Ghana to experience hunger, malnutrition by 2030 — Prof Berchie Asiedu

By Dennis Peprah, GNA 
Sunyani, July 10, GNA – Many Ghanaians will experience hunger and malnutrition by 2030 due to anticipated drop in national fish production, Professor Berchie Asiedu, the Dean, School of Natural Resources, University of Energy and Natural Resources (UENR) has hinted. 
He said the nation’s fish consumption was expected to reach 888,096 tonnes by 2030; however, total fish production was anticipated to constitute only about 43 per cent of the total fish requirement. 
“This clearly shows that demand for fish consumption is expected to outweigh the national supply,” Prof Asiedu explained. 
At the current growth rate, per capita fish consumption is predicted to decline from 28 kg in 2018 to 23.9 kg in 2030, Prof Asiedu, stated saying, “fish consumption would increase, but people would be eating less fish.” 
Prof Asiedu made this known when speaking on a research update session, organised by the School of Natural Resources of the University in Sunyani on the theme “Managing our Natural Resources: Academia-Industry Partnership for Sustainable National Development.” 

The session was attended by natural resources experts. 
Prof Asiedu explained that as the cheapest and most consumed animal protein (60 percent) in the country, fish demand had increased rapidly over the past few years, growing from 960,000 tonnes in 2010 to 1.1 million tonnes in 2020. 
Within the same period, per capita fish consumption increased from 24.2 kg to 27.9 kg at a rate of 1.6 percent per annum. 
Following the gaps in the trends of production and consumption, Prof Asiedu called for an urgent need for policies to accelerate aqua-culture development in the country. 
He also underlined the importance of ensuring general improvement in the fisheries management practices, as well as exploration of adaptive strategies and thereby improve the adaptive capacity of fishers to climate change. 

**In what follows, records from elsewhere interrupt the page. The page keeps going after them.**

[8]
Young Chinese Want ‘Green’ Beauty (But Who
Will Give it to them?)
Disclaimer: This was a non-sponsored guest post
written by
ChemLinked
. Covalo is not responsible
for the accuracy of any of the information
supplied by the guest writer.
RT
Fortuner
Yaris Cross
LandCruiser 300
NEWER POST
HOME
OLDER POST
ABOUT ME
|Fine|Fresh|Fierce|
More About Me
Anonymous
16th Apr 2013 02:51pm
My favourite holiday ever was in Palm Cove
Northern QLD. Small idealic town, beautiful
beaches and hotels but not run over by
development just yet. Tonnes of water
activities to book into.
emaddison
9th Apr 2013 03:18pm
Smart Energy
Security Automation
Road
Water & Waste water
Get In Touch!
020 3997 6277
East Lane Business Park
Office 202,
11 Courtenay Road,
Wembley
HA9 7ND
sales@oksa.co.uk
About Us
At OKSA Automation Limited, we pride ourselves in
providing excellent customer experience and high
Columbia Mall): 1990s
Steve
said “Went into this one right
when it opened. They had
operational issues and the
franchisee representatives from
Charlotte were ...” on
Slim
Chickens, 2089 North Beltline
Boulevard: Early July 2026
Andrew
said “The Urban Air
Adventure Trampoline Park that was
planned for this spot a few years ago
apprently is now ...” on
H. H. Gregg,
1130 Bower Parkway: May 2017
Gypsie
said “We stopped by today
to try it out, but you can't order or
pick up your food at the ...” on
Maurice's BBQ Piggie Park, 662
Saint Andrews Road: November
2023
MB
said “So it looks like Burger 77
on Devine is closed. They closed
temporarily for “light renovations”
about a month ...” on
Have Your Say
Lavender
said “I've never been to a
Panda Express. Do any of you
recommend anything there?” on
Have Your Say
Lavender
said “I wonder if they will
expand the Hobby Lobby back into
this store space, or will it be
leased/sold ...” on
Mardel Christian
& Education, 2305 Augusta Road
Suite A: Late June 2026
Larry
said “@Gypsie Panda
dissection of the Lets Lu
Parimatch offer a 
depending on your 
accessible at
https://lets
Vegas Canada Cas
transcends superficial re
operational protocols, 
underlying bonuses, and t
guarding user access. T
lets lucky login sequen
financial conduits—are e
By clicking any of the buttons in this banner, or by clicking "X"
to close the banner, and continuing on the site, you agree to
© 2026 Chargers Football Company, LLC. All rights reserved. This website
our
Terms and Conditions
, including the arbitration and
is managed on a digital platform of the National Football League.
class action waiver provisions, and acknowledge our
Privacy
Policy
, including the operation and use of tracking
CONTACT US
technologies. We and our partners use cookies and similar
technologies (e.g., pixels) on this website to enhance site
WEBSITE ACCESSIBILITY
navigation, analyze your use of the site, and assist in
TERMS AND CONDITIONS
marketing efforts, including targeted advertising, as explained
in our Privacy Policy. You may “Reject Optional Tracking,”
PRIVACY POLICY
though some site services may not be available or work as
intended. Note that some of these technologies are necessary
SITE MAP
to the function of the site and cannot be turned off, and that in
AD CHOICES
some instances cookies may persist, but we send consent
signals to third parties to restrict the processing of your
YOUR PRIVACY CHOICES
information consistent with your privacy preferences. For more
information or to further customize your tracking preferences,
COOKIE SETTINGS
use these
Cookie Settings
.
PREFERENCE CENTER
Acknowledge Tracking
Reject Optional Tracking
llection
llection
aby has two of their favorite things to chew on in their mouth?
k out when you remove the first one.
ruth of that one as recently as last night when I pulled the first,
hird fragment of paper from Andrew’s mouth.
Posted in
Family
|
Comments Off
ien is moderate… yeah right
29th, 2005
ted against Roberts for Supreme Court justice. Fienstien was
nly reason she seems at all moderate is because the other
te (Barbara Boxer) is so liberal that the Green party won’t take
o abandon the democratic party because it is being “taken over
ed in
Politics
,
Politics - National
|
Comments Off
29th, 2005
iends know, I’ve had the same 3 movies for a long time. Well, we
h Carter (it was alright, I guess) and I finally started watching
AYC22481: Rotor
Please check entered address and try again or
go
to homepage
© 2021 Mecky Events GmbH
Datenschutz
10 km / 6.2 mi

Later in an interview, Mr. Hanson Kodzo Dzamefe, the Bono Regional Director of the Fisheries Commission, expressed concern about the nation’s over-reliance on marine fishes, and called for private sector collaboration to develop the nation’s aqua-culture sector. 
He said aquaculture had huge potential for job creation and food security, saying the inland fishing value chain could create millions of jobs if investments were put into the sector. 
Mr Dzamefe said aquaculture remained a lucrative business, and therefore, called on the unemployed youth and graduates to engage in commercial fish production to better their lots and advance national food security too.